Я считаю полезным привести здесь мнение беспристрастного и авторитетного иностранца, французского генерала [302] Бюа (Buat){71}, которое указывает на то, как оценивалось руководящими военными сферами Франции положение, занятое Румынией в первую стадию европейской войны. Этот писатель в сочинении, появившемся после заключения мира, утверждает, что своевременное объявление войны Румынией Австро-Венгрии, а именно в момент наступления генерала Брусилова, могло бы иметь решающее влияние на исход войны, в конце же августа 1916 года оно являлось уже запоздалым.

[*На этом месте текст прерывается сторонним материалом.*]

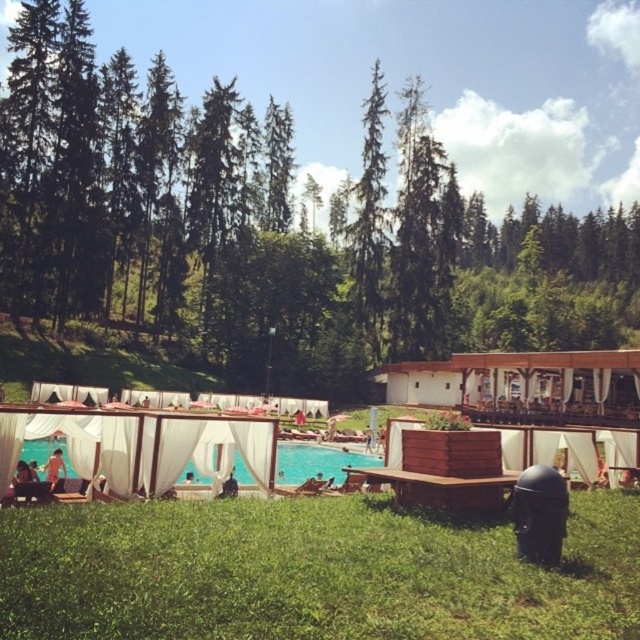 You are standing at the edge of the swimming pool and want to walk to the black trash bin on the right side. There are two points marked on the path you need to cross. Which point, point 1 at coordinates (348, 547) or point 2 at coordinates (54, 461), is closer to you as you start walking towards the trash bin?

Point 1 at coordinates (348, 547) is closer to you because it is nearer to the viewer compared to point 2 at coordinates (54, 461).

You are a guest staying at this resort and want to place a small potted plant between the green grass at lower center and the light brown wooden bench at lower left. Based on their sizes, will the space between them be sufficient for the plant?

The green grass at lower center is smaller than the light brown wooden bench at lower left, so the space between them should be sufficient to place a small potted plant.

You are standing at the entrance of the resort and want to take a photo of the green textured tree at center. Which direction should you face to ensure the tree is in the center of your photo?

The green textured tree at center is located at point (x=369, y=221), so facing towards the center area where the tree is positioned will ensure it is centered in your photo. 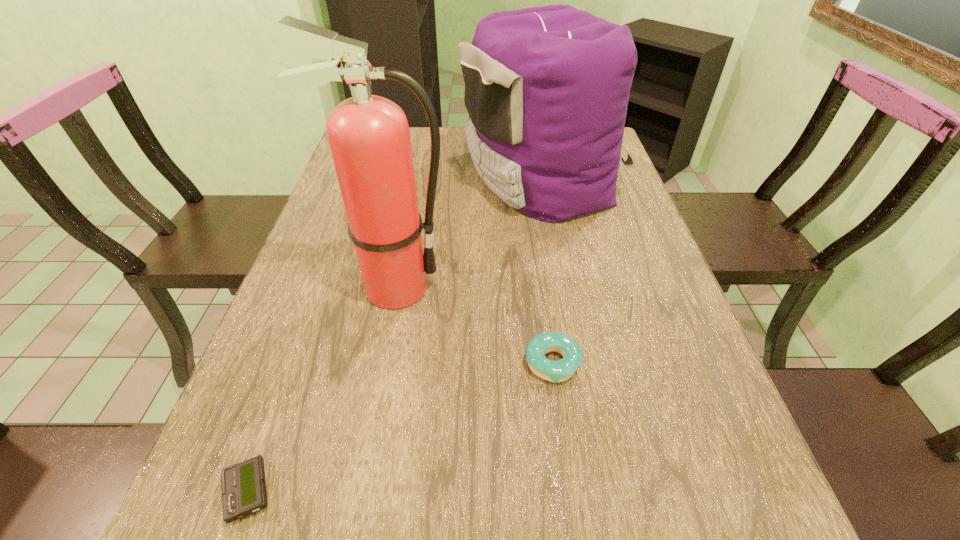 The width and height of the screenshot is (960, 540). Find the location of `unoccupied position between the farthest object and the shortest object`. unoccupied position between the farthest object and the shortest object is located at coordinates (395, 334).

Identify the location of vacant area that lies between the backpack and the doughnut. (547, 270).

Locate an element on the screen. vacant space in between the tallest object and the second tallest object is located at coordinates [x=468, y=232].

Image resolution: width=960 pixels, height=540 pixels. What are the coordinates of `vacant region between the third shortest object and the shortest object` in the screenshot? It's located at (395, 334).

At what (x,y) coordinates should I click in order to perform the action: click on vacant region between the nearest object and the doughnut. Please return your answer as a coordinate pair (x, y). The width and height of the screenshot is (960, 540). Looking at the image, I should click on (400, 427).

This screenshot has width=960, height=540. What are the coordinates of `vacant space in between the farthest object and the nearest object` in the screenshot? It's located at (395, 334).

Identify which object is located as the second nearest to the third farthest object. Please provide its 2D coordinates. Your answer should be formatted as a tuple, i.e. [(x, y)], where the tuple contains the x and y coordinates of a point satisfying the conditions above.

[(547, 88)]

Point out which object is positioned as the second nearest to the second farthest object. Please provide its 2D coordinates. Your answer should be formatted as a tuple, i.e. [(x, y)], where the tuple contains the x and y coordinates of a point satisfying the conditions above.

[(561, 370)]

You are a GUI agent. You are given a task and a screenshot of the screen. Output one action in this format:
    pyautogui.click(x=<x>, y=<y>)
    Task: Click on the blank space that satisfies the following two spatial constraints: 1. on the hose direction of the tallest object; 2. on the back side of the second nearest object
    The width and height of the screenshot is (960, 540).
    Given the screenshot: What is the action you would take?
    pyautogui.click(x=379, y=363)

What are the coordinates of `vacant point that satisfies the following two spatial constraints: 1. on the hose direction of the doughnut; 2. on the left side of the second farthest object` in the screenshot? It's located at (379, 363). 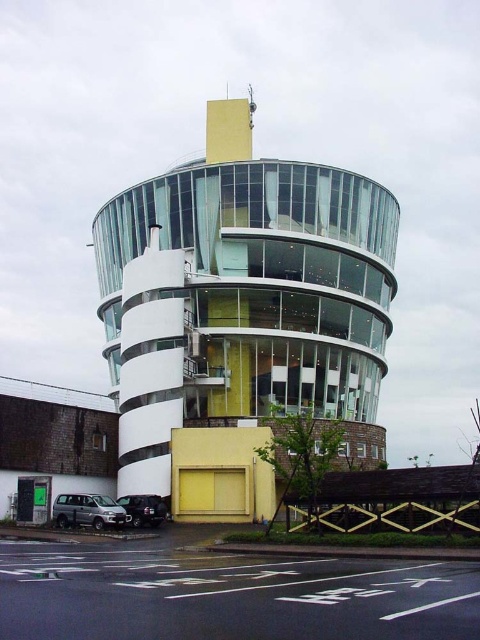 You are a delivery person driving a truck that is 4 meters long. You need to park your truck between the silver metallic van at lower left and the shiny black suv at lower left. Is there enough space between them to park your truck?

The distance between the silver metallic van at lower left and the shiny black suv at lower left is 4.08 meters. Since your truck is 4 meters long, there is enough space to park between them as the available space is slightly larger than the truck.

You are a delivery driver approaching the transparent glass tower at center and the silver metallic van at lower left. Your vehicle is 2 meters wide. Can you safely navigate through the narrow alley between them without hitting either side?

The transparent glass tower at center is wider than the silver metallic van at lower left. Since the alley is narrow, and the tower is wider, it might limit the space available. However, without knowing the exact width of the alley, it is difficult to determine if your vehicle can pass safely. Please check the alley width before proceeding. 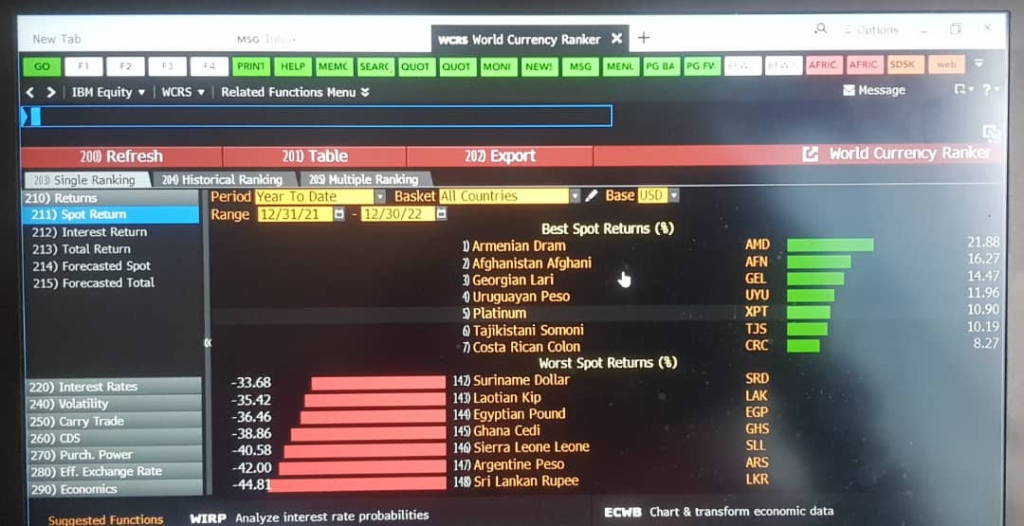 At what (x,y) coordinates should I click in order to perform the action: click on screen. Please return your answer as a coordinate pair (x, y). Looking at the image, I should click on (746, 247). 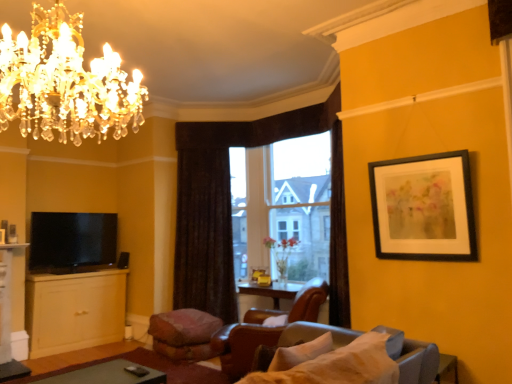 Question: Is matte yellow cabinet at lower left closer to camera compared to transparent glass window at center?

Choices:
 (A) yes
 (B) no

Answer: (A)

Question: From a real-world perspective, is matte yellow cabinet at lower left on transparent glass window at center?

Choices:
 (A) no
 (B) yes

Answer: (A)

Question: From the image's perspective, is matte yellow cabinet at lower left located beneath transparent glass window at center?

Choices:
 (A) yes
 (B) no

Answer: (A)

Question: Is transparent glass window at center at the back of matte yellow cabinet at lower left?

Choices:
 (A) yes
 (B) no

Answer: (B)

Question: Is matte yellow cabinet at lower left shorter than transparent glass window at center?

Choices:
 (A) no
 (B) yes

Answer: (B)

Question: Is matte yellow cabinet at lower left further to the viewer compared to transparent glass window at center?

Choices:
 (A) no
 (B) yes

Answer: (A)

Question: Is green matte table at lower left at the right side of leather at center?

Choices:
 (A) yes
 (B) no

Answer: (B)

Question: From the image's perspective, is green matte table at lower left located above leather at center?

Choices:
 (A) yes
 (B) no

Answer: (A)

Question: Does green matte table at lower left have a smaller size compared to leather at center?

Choices:
 (A) yes
 (B) no

Answer: (A)

Question: Are green matte table at lower left and leather at center located far from each other?

Choices:
 (A) yes
 (B) no

Answer: (A)

Question: Considering the relative positions of green matte table at lower left and leather at center in the image provided, is green matte table at lower left in front of leather at center?

Choices:
 (A) yes
 (B) no

Answer: (A)

Question: From a real-world perspective, is green matte table at lower left over leather at center?

Choices:
 (A) no
 (B) yes

Answer: (A)

Question: Is dark brown textured curtain at center facing towards transparent glass window at center?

Этот взгляд генерала Бюа на нерешительное и позднее выступление Румынии разделялся вполне и русскими военными кругами, и мной лично. Дни моего пребывания во главе министерства иностранных дел были уже сочтены. Сменивший меня в этой должности Штюрмер держался в этом вопросе, как и во всех остальных, противоположного со мной взгляда. Это облегчало ему обязанность иметь собственное мнение в вопросах внешней политики. По настояниям наших союзников, действовавших, в свою очередь, под давлением нервно настроенного общественного мнения, начальник русского главного штаба генерал Алексеев был вынужден потребовать в конце августа 1916 года немедленного выступления Румынии против Австрии под угрозой лишения ее обещанных выгод. В глазах Штюрмера это было большим дипломатическим успехом, на самом же деле это было ошибкой, размеры которой генерал Алексеев верно оценивал. Мы были не в силах вынести Румынию на своих плечах из кровавой свалки. Два года напряженной войны, застигшей нас врасплох, страшно разрядили нашу армию и привели ее без того недостаточное вооружение в состояние непригодности. Каждый солдат и каждое орудие были необходимо нужны для удержания немцев на линии, на которой нам удалось остановить их вторжение на русскую территорию, а тут приходилось, через силу, опекать и ограждать нового союзника, не успевшего за два года сомнений и колебаний привести себя в должный боевой вид.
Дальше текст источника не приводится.